I can also add an analogous choice E, preferring to vote for Gary Johnson so the Libertarian Party has a better chance to get into the debates in 2020 to get their candidate a legitimate chance at election in 2020. So these two new choices, both future-oriented preferences, invalidate Shirky’s argument when one is deciding who to vote for in that booth.
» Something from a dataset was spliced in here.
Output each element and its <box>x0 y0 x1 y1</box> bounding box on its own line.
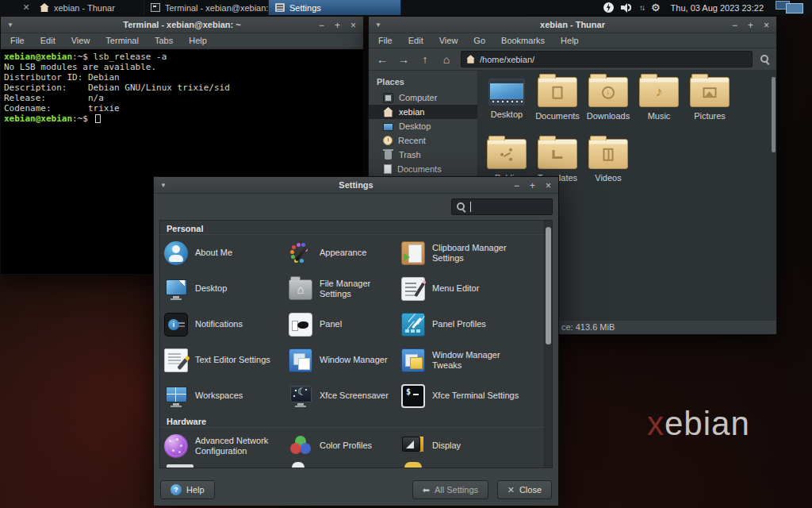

So, depending on the dynamics of this campaign and what it teaches us about the major party candidates, we may want to choose Jill Stein, rather than Hillary Clinton in the voting booth. Our choice will ultimately follow from how much we value the opportunity to make the future better compared to how much we risk by either allowing Trump to be elected rather than Hillary, or Hillary rather than Trump.
People who argue for voting for Hillary to ensure that Trump doesn’t win, don’t value getting off the treadmill of having to vote for one of two major party candidates; both of whom are representing the interests of the multinational corporations and the one percent rather than the 99%; and both of whom are also intending to advance either the forward march of inverted totalitarianism, or fascism itself i,n the same way we do. That is what accounts for our willingness to reject the lesser evil argument and their willingness to comply with its mandate.
Sometimes voting is not about the present lesser evil, but about the future good. And, to coin an aphorism, sometimes the lesser evil, not the perfect, is the enemy of the good!